Mr McCartney said that could be allowed, under emergency works provisions, but only if it was part of a long-term solution and not a regular occurrence.
Mr Cox's fellow Horizons councillor for Wanganui, Bob Walker, said Horizons should fine the people involved in setting up and commissioning the system for their "lies and suppressed information".
Wanganui isn't alone with its wastewater problem. Within the Horizons region there have been recent problems with systems at Raetihi, Ohakune, Mangaweka, Feilding, Halcombe, Sanson, Rongotea, Kimbolton, Dannevirke and Palmerston North. And there had alsobeen problems in other centres.

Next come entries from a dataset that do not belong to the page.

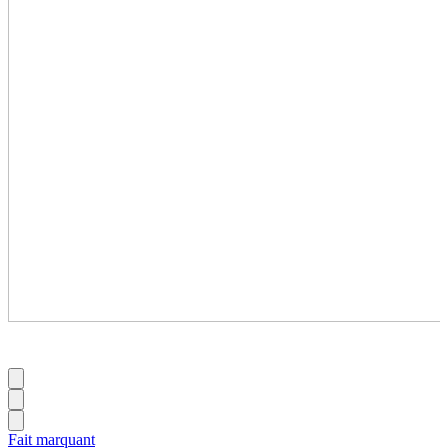
Fait marquant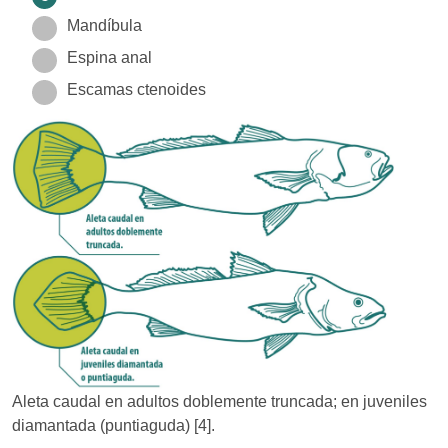
Mandíbula
Espina anal
Escamas ctenoides
Aleta caudal en adultos doblemente truncada; en juveniles
diamantada (puntiaguda) [4].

In Napier, two tanks being constructed for a new treatment system are to be covered to contain odour.
"It's my personal view that there should be a regional or national body who oversees the construction of these things to ensure Wanganui and other centres don't end up with the same problems," Mr Walker said.
Big infrastructure, such as wastewater treatment plants, was failing in many places in New Zealand, Mr McCartney said. Councils had under-invested, systems were old, and standards were now higher.
The problems were biggest where populations and industrial waste had also increased.
The fact that Wanganui's was a new system rather than an old one raised some questions, Mr McCartney said.
The city was in another distinctive situation. Its discharge to sea was not complying with its resource consent, but it was also not causing a huge environmental problem that affect people's daily lives.
The smell problem was another matter, with a serious impact on people day to day. Horizons was taking action on that because the plant breached air regulations. Many complaints were made, mainly to Wanganui District Council.
A Horizons staff member now patrols the area two days a week, and Mr McCartney said staff could be deployed within an hour if things escalated.